Creating InPlace Delta Loads in BigQuery: A Step-by-Step Guide

Published in

Google Cloud - Community

3 min readJul 24, 2024

Introduction

Delta loads are a common data engineering pattern where only changes to a dataset are loaded into a target system. This approach is efficient and can significantly improve performance compared to full data loads.
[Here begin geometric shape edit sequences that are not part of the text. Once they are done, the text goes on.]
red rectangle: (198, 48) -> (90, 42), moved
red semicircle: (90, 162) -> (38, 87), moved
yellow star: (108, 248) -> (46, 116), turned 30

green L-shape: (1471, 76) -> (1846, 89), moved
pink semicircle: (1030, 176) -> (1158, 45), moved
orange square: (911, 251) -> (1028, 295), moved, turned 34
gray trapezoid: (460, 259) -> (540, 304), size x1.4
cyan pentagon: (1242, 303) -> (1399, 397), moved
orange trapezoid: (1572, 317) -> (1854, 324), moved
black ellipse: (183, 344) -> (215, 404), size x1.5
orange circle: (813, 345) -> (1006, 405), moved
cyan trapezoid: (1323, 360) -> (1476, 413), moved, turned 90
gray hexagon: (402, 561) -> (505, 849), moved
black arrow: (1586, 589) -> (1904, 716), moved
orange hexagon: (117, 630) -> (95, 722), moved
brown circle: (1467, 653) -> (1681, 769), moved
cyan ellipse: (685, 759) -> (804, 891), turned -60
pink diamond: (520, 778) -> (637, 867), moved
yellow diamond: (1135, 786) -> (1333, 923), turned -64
In this post, we’ll explore how to implement delta loads in BigQuery using a combination of temporary tables, MERGE statements, and materialized views.

A key advantage of this approach is that it eliminates the need for separate delta load and complete data tables, simplifying the data management process.

Understanding the Code

Before diving into the code, let’s break down the logic:

1. Create a temporary table:

A temporary table tmp is created to hold the current state of the data.
Each row in tmp is assigned a unique hashed value (a JSON string of the entire row) for efficient comparison.
A del_flag column is added to track deleted records.
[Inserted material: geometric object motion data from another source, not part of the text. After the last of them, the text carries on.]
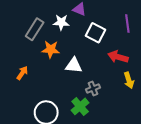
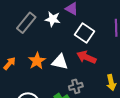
orange star: (51, 49) -> (37, 61), moved, turned 30
red arrow: (118, 57) -> (86, 57), moved

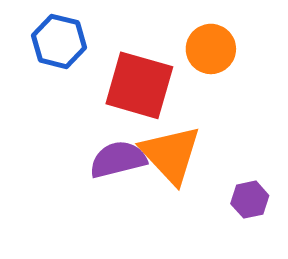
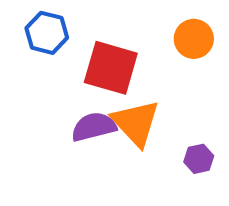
orange circle: (211, 49) -> (194, 39), moved

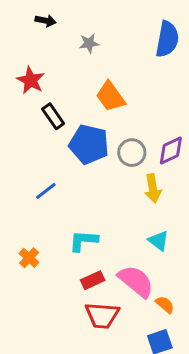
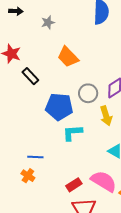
blue pentagon: (89, 144) -> (59, 107), moved
blue line: (46, 191) -> (35, 157), moved, turned 49
cyan L-shape: (83, 241) -> (72, 133), moved

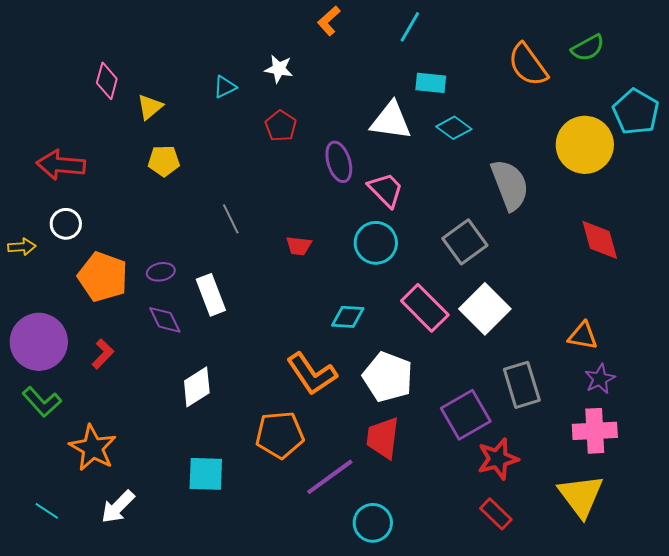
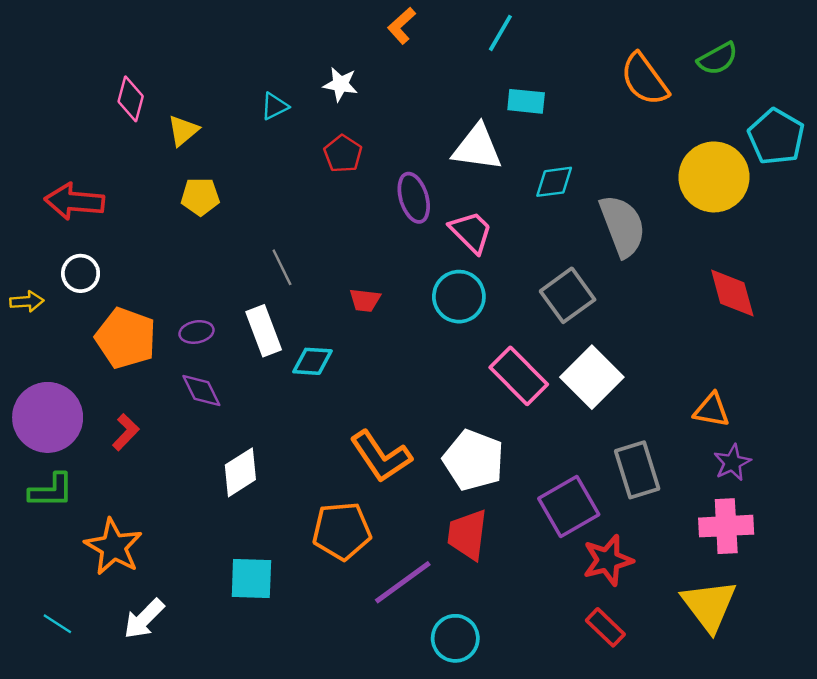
cyan diamond: (454, 128) -> (554, 182), moved, turned -44
white rectangle: (211, 295) -> (264, 331), moved
cyan diamond: (348, 317) -> (312, 361), moved
green L-shape: (42, 402) -> (51, 491), turned -48

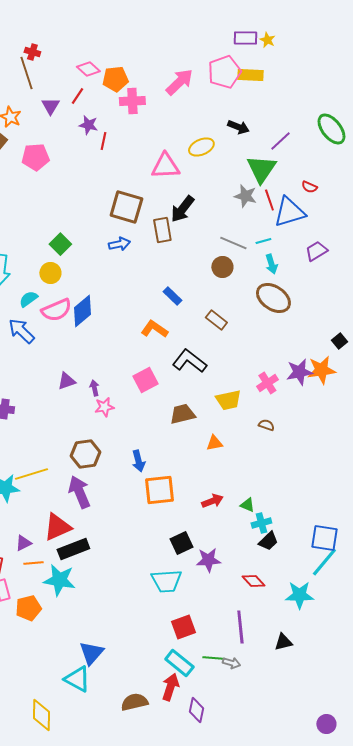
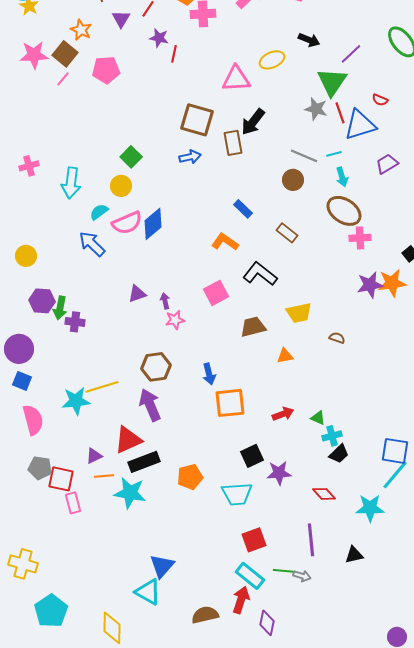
pink cross: (267, 383) -> (360, 238), moved, turned 30
orange pentagon: (28, 608) -> (190, 477), moved

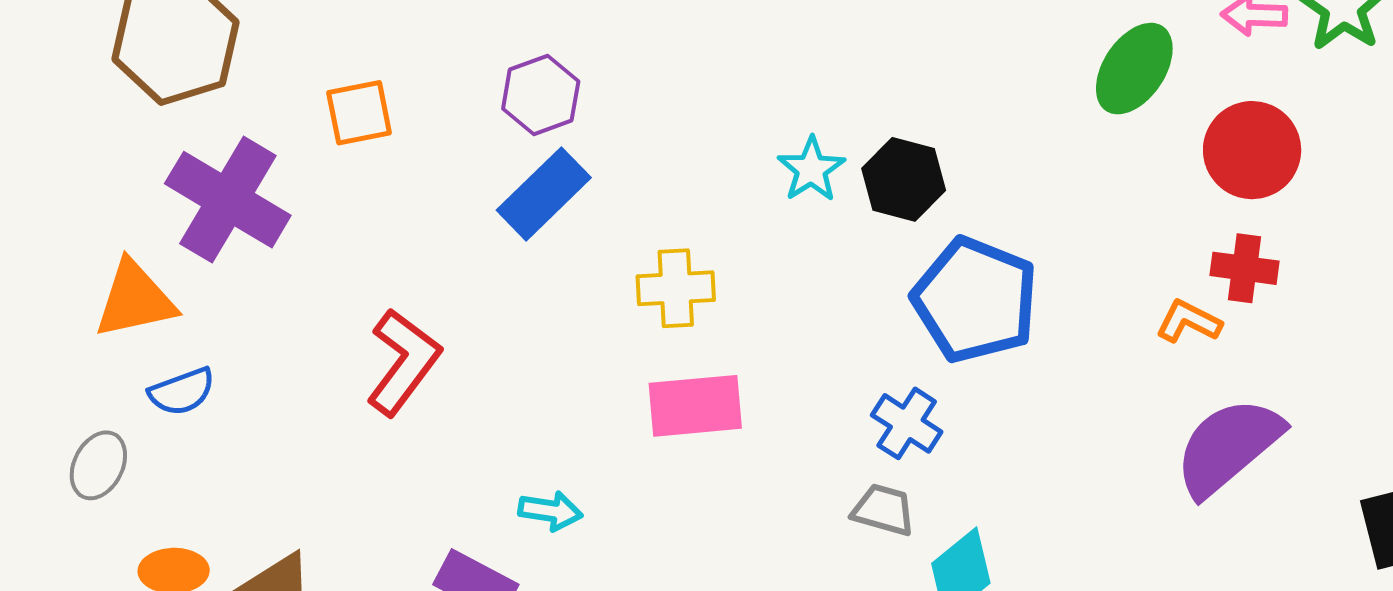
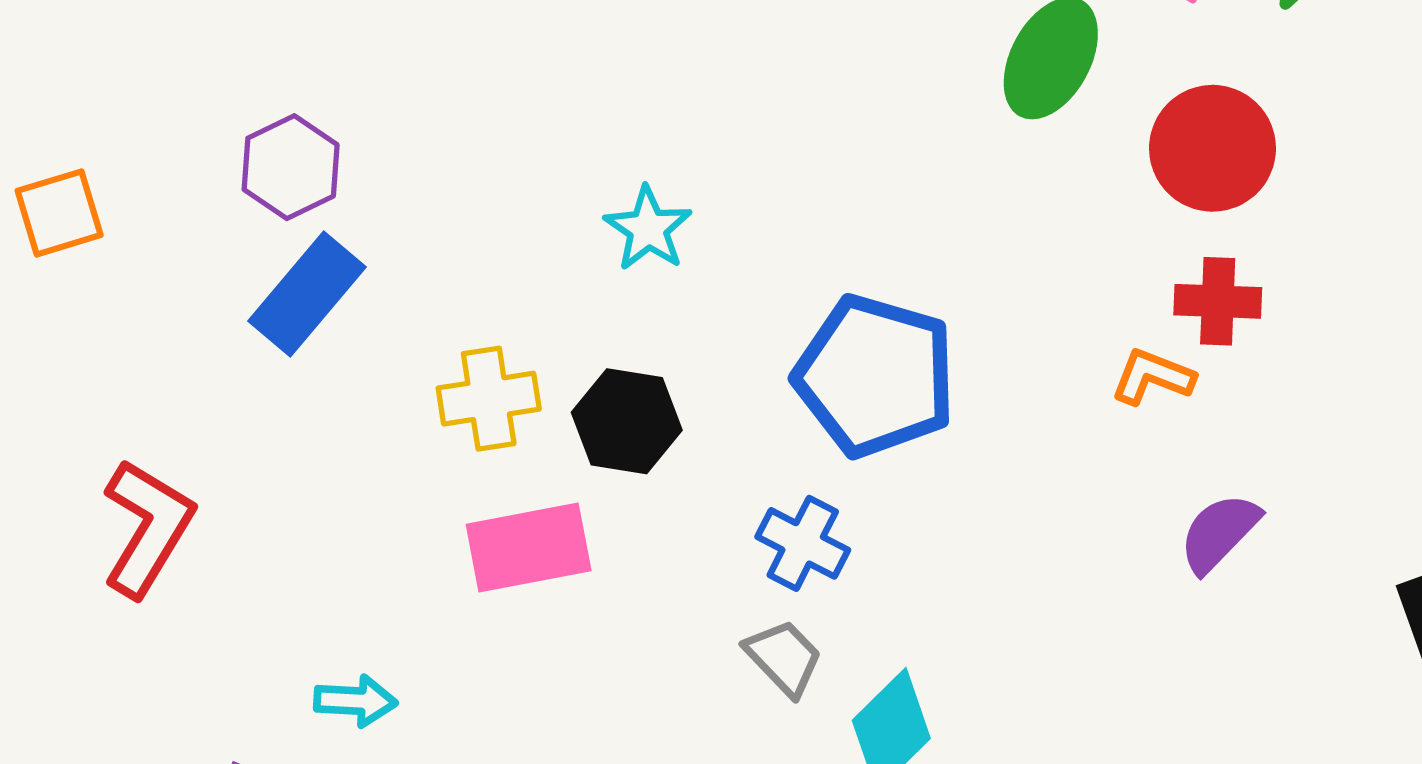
black hexagon: (904, 179) -> (627, 421), moved
purple semicircle: (1228, 447) -> (1219, 533), size x0.6
gray trapezoid: (883, 510) -> (784, 658), turned 36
2. Create or update the target table:

If the target_table doesn't exist; it's created with the same schema as tmp.
Existing records in target_table are marked as deleted by setting del_flag to 1.

3. Merge data into the target table:

A MERGE statement is used to reconcile the data in tmp with the target_table.
New records from tmp are inserted into target_table.
Existing records in target_table that are present in tmp are marked as deleted.
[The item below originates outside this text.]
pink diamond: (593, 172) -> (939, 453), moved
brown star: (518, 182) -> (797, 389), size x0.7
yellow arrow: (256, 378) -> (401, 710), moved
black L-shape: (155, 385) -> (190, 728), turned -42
4. Create a materialized view for delta output:

A materialized view delta_mv is created to select only the changed records (where del_flag is not 1).

Code Breakdown

SQL

-- Create a temporary table with hashed and del_flag columns
create temporary table tmp as
select to_json_string(t) hashed, 0 del_flag, T.* 
from (select * from logictable) T;
-- Create or update the target table
create table if not exists target_table like tmp;
update target_table set del_flag=1 where del_flag<>1;
-- Merge data into the target table
MERGE target_table T USING tmp S ON 
farm_fingerprint(S.hashed)=farm_fingerprint(T.hashed) 
when not matched then insert row 
when matched then update set del_flag=1;
-- Create a materialized view for delta output
create materialized view delta_mv as
select * except(del_flag,hashed) from target_table where del_flag<>1;

Use code with caution.

Key Points

The hashed column is crucial for efficient comparison and updating records.
The del_flag column is used to track deleted records and filter them out in the materialized view.
The MERGE statement is a powerful tool for handling updates and inserts in a single operation.
Materialized views provide an efficient way to access the delta data.
Farm Fingerprint Function: It is more efficient in comparison and much faster when you have large data fields.
No separate delta load or complete data tables are required. It target_table always contains the complete data while providing the changes since the last load.

Additional Considerations

Performance: For large datasets, consider partitioning the target table and materialized view to improve query performance.
Data retention: Define a retention policy for the target table to avoid excessive data growth.
Error handling: Implement error handling mechanisms to ensure data integrity.
Incremental loads: For continuous data ingestion, you can schedule the delta load process to run periodically.

Conclusion

By following these steps and considering the additional points, you can effectively implement delta loads in BigQuery to improve data processing efficiency and reduce costs. This approach is particularly useful when dealing with large datasets that experience frequent changes. The elimination of separate delta load and complete data tables simplifies data management and reduces storage overhead.